1. A method for editing a video of an event, the method comprising:

identifying playback segments and non-playback segments in the video track, comprising: identifying the match logo pictures in the video frames of the video tracks by utilizing a ResNet50 neural network to classify and play back special effect frames, and recording the classification result in real time;

identifying playback segments and non-playback segments in the classification result;

the analyzing to obtain the commentary voice tail point in the audio track corresponding to the non-playback segment includes: setting a reserved time length range threshold T after an event occurs according to the event type;

analyzing the explication voice tail point of the explicator closest to the threshold T boundary of the time length range in the corresponding audio track by using a voice end point detection method based on short-time energy and short-time average zero crossing rate;

filtering the playback special effect frame of the playback segment to obtain playback segment material;

2. A method of video clipping for an event according to claim 1, wherein: the intercepting the non-playback segment according to the commentary voice endpoint to obtain non-playback segment materials specifically includes:

3. The event video clipping method according to claim 1, wherein the clipping the audio track according to the playback segment material and the non-playback segment material to obtain the corresponding audio material specifically comprises:

and correspondingly intercepting the audio track from the initial position of the audio track according to the sum of the durations of the non-playback section materials and the playback section materials to obtain audio materials.

4. An event video clipping method as claimed in claim 1, further comprising, before said separating and correspondingly storing the video track and the audio track of the event video to be processed:

acquiring N video frames in a video stream of an event to be processed and a display timestamp corresponding to each video frame;

5. The event video clipping method according to claim 4, wherein the identifying the event time identifier in each of the N video frames, and performing a first time axis matching between the event time identifier and a display time stamp to locate a valid event video specifically comprises:

6. A method for video clipping of an event as claimed in claim 1, the method further comprising: and merging the target clip video according to the occurrence time to obtain a collection video.

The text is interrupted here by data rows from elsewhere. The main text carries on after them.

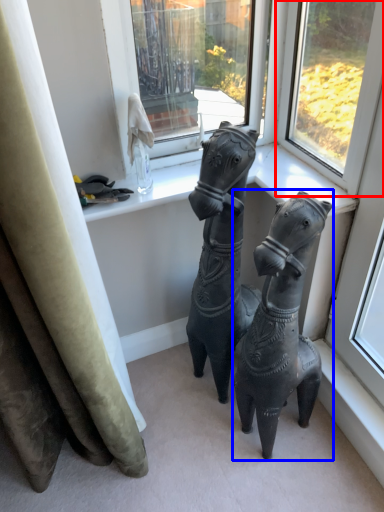 Question: Which point is further to the camera, window (highlighted by a red box) or horse (highlighted by a blue box)?

Choices:
 (A) window
 (B) horse

Answer: (A) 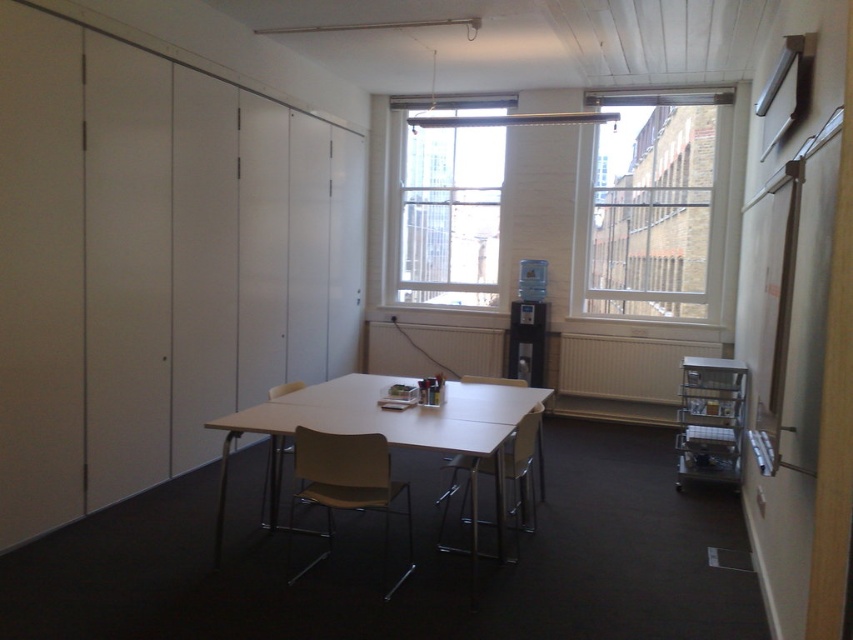 Measure the distance from clear glass window at center to light brown plastic chair at center.

clear glass window at center is 3.18 meters away from light brown plastic chair at center.

Describe the element at coordinates (447, 204) in the screenshot. The image size is (853, 640). I see `clear glass window at center` at that location.

Looking at this image, measure the distance between clear glass window at center and camera.

clear glass window at center is 22.82 feet away from camera.

This screenshot has height=640, width=853. In order to click on clear glass window at center in this screenshot , I will do `click(447, 204)`.

Is clear glass window at upper center to the left of clear glass window at center from the viewer's perspective?

Incorrect, clear glass window at upper center is not on the left side of clear glass window at center.

Does clear glass window at upper center have a greater width compared to clear glass window at center?

Yes.

This screenshot has width=853, height=640. Describe the element at coordinates (654, 208) in the screenshot. I see `clear glass window at upper center` at that location.

Image resolution: width=853 pixels, height=640 pixels. What are the coordinates of `clear glass window at upper center` in the screenshot? It's located at (654, 208).

Does beige plastic chair at center appear under light brown plastic chair at center?

No, beige plastic chair at center is not below light brown plastic chair at center.

Does beige plastic chair at center appear on the right side of light brown plastic chair at center?

No, beige plastic chair at center is not to the right of light brown plastic chair at center.

Is point (405, 515) farther from viewer compared to point (461, 472)?

No.

Image resolution: width=853 pixels, height=640 pixels. In order to click on beige plastic chair at center in this screenshot , I will do `click(347, 483)`. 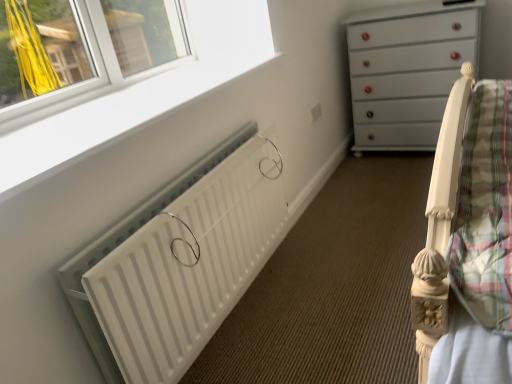 What do you see at coordinates (131, 92) in the screenshot?
I see `white plastic window frame at upper left` at bounding box center [131, 92].

What do you see at coordinates (407, 73) in the screenshot? Image resolution: width=512 pixels, height=384 pixels. I see `white glossy chest of drawers at upper right` at bounding box center [407, 73].

Find the location of `white glossy chest of drawers at upper right`. white glossy chest of drawers at upper right is located at coordinates (407, 73).

The width and height of the screenshot is (512, 384). I want to click on white plastic window frame at upper left, so click(131, 92).

From their relative heights in the image, would you say white plastic window frame at upper left is taller or shorter than white glossy chest of drawers at upper right?

Considering their sizes, white plastic window frame at upper left has less height than white glossy chest of drawers at upper right.

The width and height of the screenshot is (512, 384). I want to click on window frame that appears above the white glossy chest of drawers at upper right (from a real-world perspective), so click(x=131, y=92).

Who is bigger, white plastic window frame at upper left or white glossy chest of drawers at upper right?

With larger size is white glossy chest of drawers at upper right.

Consider the image. Is white matte radiator at lower left positioned beyond the bounds of white plastic window frame at upper left?

Yes, white matte radiator at lower left is located beyond the bounds of white plastic window frame at upper left.

Based on the photo, does white matte radiator at lower left come in front of white plastic window frame at upper left?

No.

Which object is thinner, white matte radiator at lower left or white plastic window frame at upper left?

white matte radiator at lower left is thinner.

Is white matte radiator at lower left directly adjacent to white plastic window frame at upper left?

No, white matte radiator at lower left is not in contact with white plastic window frame at upper left.

Looking at this image, how different are the orientations of white matte radiator at lower left and white glossy chest of drawers at upper right in degrees?

There is a 89.7-degree angle between the facing directions of white matte radiator at lower left and white glossy chest of drawers at upper right.

Would you say white matte radiator at lower left is outside white glossy chest of drawers at upper right?

white matte radiator at lower left lies outside white glossy chest of drawers at upper right's area.

In the scene shown: Is white matte radiator at lower left in front of or behind white glossy chest of drawers at upper right in the image?

Clearly, white matte radiator at lower left is in front of white glossy chest of drawers at upper right.

From a real-world perspective, between white glossy chest of drawers at upper right and white plastic window frame at upper left, who is vertically lower?

white glossy chest of drawers at upper right, from a real-world perspective.

How many degrees apart are the facing directions of white glossy chest of drawers at upper right and white plastic window frame at upper left?

89.7 degrees separate the facing orientations of white glossy chest of drawers at upper right and white plastic window frame at upper left.

Considering the points (430, 20) and (230, 74), which point is behind, point (430, 20) or point (230, 74)?

The point (430, 20) is more distant.

Considering the sizes of objects white glossy chest of drawers at upper right and white plastic window frame at upper left in the image provided, who is thinner, white glossy chest of drawers at upper right or white plastic window frame at upper left?

white glossy chest of drawers at upper right is thinner.

In the scene shown: Does white plastic window frame at upper left have a smaller size compared to white matte radiator at lower left?

Correct, white plastic window frame at upper left occupies less space than white matte radiator at lower left.

Considering the positions of objects white plastic window frame at upper left and white matte radiator at lower left in the image provided, who is in front, white plastic window frame at upper left or white matte radiator at lower left?

white plastic window frame at upper left is closer to the camera.

Can you confirm if white plastic window frame at upper left is wider than white matte radiator at lower left?

Indeed, white plastic window frame at upper left has a greater width compared to white matte radiator at lower left.

In terms of height, does white plastic window frame at upper left look taller or shorter compared to white matte radiator at lower left?

Clearly, white plastic window frame at upper left is shorter compared to white matte radiator at lower left.

Does white glossy chest of drawers at upper right have a greater height compared to white matte radiator at lower left?

Yes, white glossy chest of drawers at upper right is taller than white matte radiator at lower left.

Is white glossy chest of drawers at upper right not inside white matte radiator at lower left?

Yes, white glossy chest of drawers at upper right is located beyond the bounds of white matte radiator at lower left.

Does white glossy chest of drawers at upper right appear on the right side of white matte radiator at lower left?

Indeed, white glossy chest of drawers at upper right is positioned on the right side of white matte radiator at lower left.

Is white glossy chest of drawers at upper right bigger than white matte radiator at lower left?

Indeed, white glossy chest of drawers at upper right has a larger size compared to white matte radiator at lower left.

Find the location of a particular element. Image resolution: width=512 pixels, height=384 pixels. window frame lying in front of the white glossy chest of drawers at upper right is located at coordinates (x=131, y=92).

You are a GUI agent. You are given a task and a screenshot of the screen. Output one action in this format:
    pyautogui.click(x=<x>, y=<y>)
    Task: Click on the window frame that is above the white matte radiator at lower left (from the image's perspective)
    This screenshot has width=512, height=384.
    Given the screenshot: What is the action you would take?
    pyautogui.click(x=131, y=92)

From the image, which object appears to be farther from white plastic window frame at upper left, white glossy chest of drawers at upper right or white matte radiator at lower left?

white glossy chest of drawers at upper right is further to white plastic window frame at upper left.

Estimate the real-world distances between objects in this image. Which object is further from white matte radiator at lower left, white plastic window frame at upper left or white glossy chest of drawers at upper right?

Among the two, white glossy chest of drawers at upper right is located further to white matte radiator at lower left.

From the image, which object appears to be nearer to white glossy chest of drawers at upper right, white plastic window frame at upper left or white matte radiator at lower left?

white plastic window frame at upper left is closer to white glossy chest of drawers at upper right.

From the image, which object appears to be farther from white glossy chest of drawers at upper right, white matte radiator at lower left or white plastic window frame at upper left?

The object further to white glossy chest of drawers at upper right is white matte radiator at lower left.

Looking at this image, estimate the real-world distances between objects in this image. Which object is further from white matte radiator at lower left, white glossy chest of drawers at upper right or white plastic window frame at upper left?

Among the two, white glossy chest of drawers at upper right is located further to white matte radiator at lower left.

Looking at the image, which one is located further to white plastic window frame at upper left, white matte radiator at lower left or white glossy chest of drawers at upper right?

white glossy chest of drawers at upper right.

Where is `radiator between white plastic window frame at upper left and white glossy chest of drawers at upper right from left to right`? The image size is (512, 384). radiator between white plastic window frame at upper left and white glossy chest of drawers at upper right from left to right is located at coordinates (178, 264). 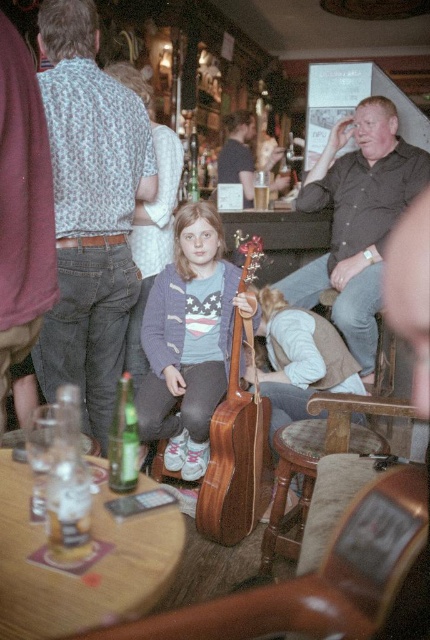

7. An event video clipping system, the system comprising:

the separation storage module is used for separating and correspondingly storing a video track and an audio track of the event video to be processed;

the recognition and analysis module is used for recognizing a playback segment and a non-playback segment in the video track and analyzing to obtain an explication voice tail point in an audio track corresponding to the non-playback segment;

the recognition analysis module comprises: the classification recording unit is used for identifying the event logo picture in the video frame of the video track by utilizing a ResNet50 neural network so as to classify and play back the special effect frame, and recording the classification result in real time;

the recognition unit is used for recognizing the playback segments and the non-playback segments in the classification result;

the setting unit is used for setting a reserved duration range threshold T after an event occurs according to the event type;

the analysis unit is used for analyzing the explication voice tail point of the explicator closest to the threshold T boundary of the duration range in the corresponding audio track by utilizing a voice endpoint detection method based on short-time energy and short-time average zero crossing rate;

the intercepting module is used for intercepting the audio track according to the playback segment material and the non-playback segment material to obtain a corresponding audio material;

8. A computer-readable storage medium, on which a computer program is stored, which, when being executed by a processor, carries out the steps of the method of any one of claims 1 to 6.